Now, argue Sen. John Horhn and Rep. Bryant Clark, neither of whom were in the Legislature at the time the original statute was enacted, the law is unconstitutional because it violates the separation-of-powers doctrine. It gives to the executive branch, they say, the power of deciding how much money government agencies receive, a power that is supposed to reside solely with the Legislature. Even if a previous Legislature willingly ceded this power to the executive branch, it was illegal to do so, they say.
That argument was rejected in Hinds County Chancery Court, and this week both sides made their case to the state Supreme Court, which is considering the appeal.
If the suit is successful, it is hard to see how the result would work very well practically. The plaintiffs say that when money is running short, the governor could either dip into the state’s “rainy day” fund and/or call lawmakers into special session to reduce appropriations.
Governors, including Bryant, have regularly dipped into reserves to cover shortfalls, so that’s not new. But that recourse alone is not usually sufficient.

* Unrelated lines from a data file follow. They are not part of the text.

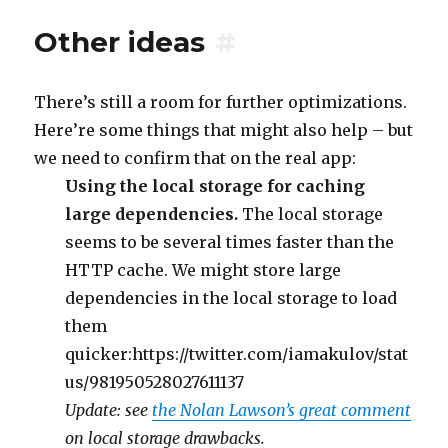
Other ideas
#
There’s still a room for further optimizations.
Here’re some things that might also help – but
we need to confirm that on the real app:
Using the local storage for caching
large dependencies.
The local storage
seems to be several times faster than the
HTTP cache. We might store large
dependencies in the local storage to load
them
quicker:https://twitter.com/iamakulov/stat
us/981950528027611137
Update: see
the Nolan Lawson’s great comment
on local storage drawbacks.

The prospect of having regular special sessions to make midyear cuts (in some years, governors have had to pare budgets two or three times to balance the books) is not attractive. One can envision such extra sessions dragging on for days, creating a bigger budget hole due to the additional expense of the sessions.
From a strictly dollars-and-cents perspective, it’s counterproductive to run up short-term costs in the process of trying to reduce short-term expenses.
The Supreme Court will have to sort out the constitutionality question, but from a practical perspective, the current system seems preferable.